Lowering the barrier of entry to zero proof of knowledge
Ingonyama, a next-gen semiconductor collective designing accelerators for advanced cryptography, is coming out of stealth. In an unusual move for a hardware company, they release all of their research to the public. Several articles have been published, including one sparking the interest of the Ethereum community about Danksharding. The company stands for Lion (in Zulu) in the name of its new hardware accelerator. The ramifications of accessible ZKP will be a game-changer. Zero Knowledge processing will revolutionize a multitude of industries, from blockchains to games, metaverse and decentralized identity.
A next-generation semiconductor company, designing accelerators for advanced cryptography.
Ingonyama, a next-gen semiconductor collective designing accelerators for advanced cryptography, is coming out of stealth.
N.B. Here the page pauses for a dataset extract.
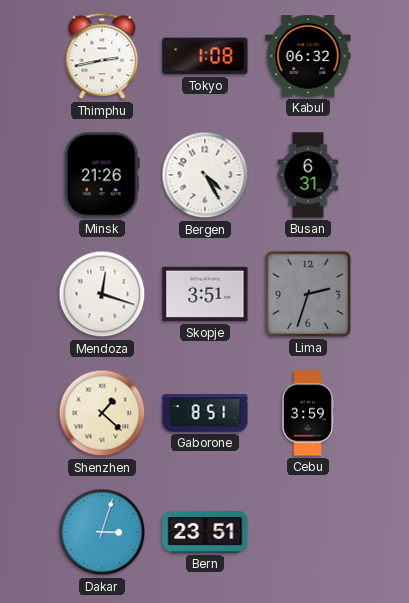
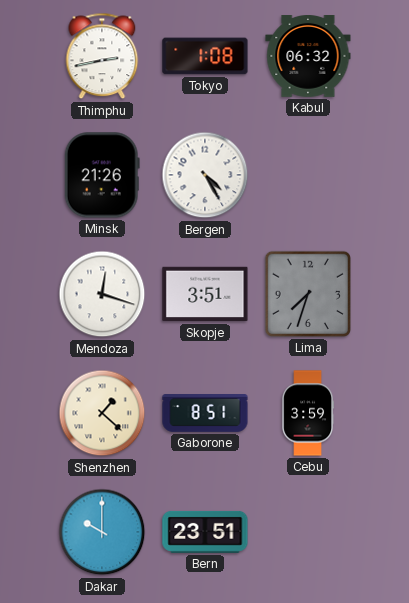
Busan: 6:31 -> none
Lima: 2:33 -> 7:33
Dakar: 3:03 -> 10:00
In an unusual move for a hardware company, they release all of their research to the public. Several articles have been published, including one that sparked the interest of the Ethereum community about Danksharding: A Mathematical Theory of Danksharding.
Danksharding is the proposed new sharding design for Ethereum, which introduces significant simplifications over previous designs.
One of the results of the Ingonyama report is the reinforcement of the notion that the dominant computing basic primitives required by Danksharding correlate strongly with those required for Zero-Knowledge-Proofs.
Ingonyama means Lion (in Zulu)
The adoption of zero-knowledge proofs
It is increasingly clear that Web3 will be the back-end of future financial environments and metaverses. These markets increasingly rely on Zero Knowledge Proofs (ZKPs) and increasingly want them to ensure both secure scaling and user privacy. The higher the scaling requirements of blockchain networks and the more complex the code running on them, the more ZKP computation presents a persistent constraint for users.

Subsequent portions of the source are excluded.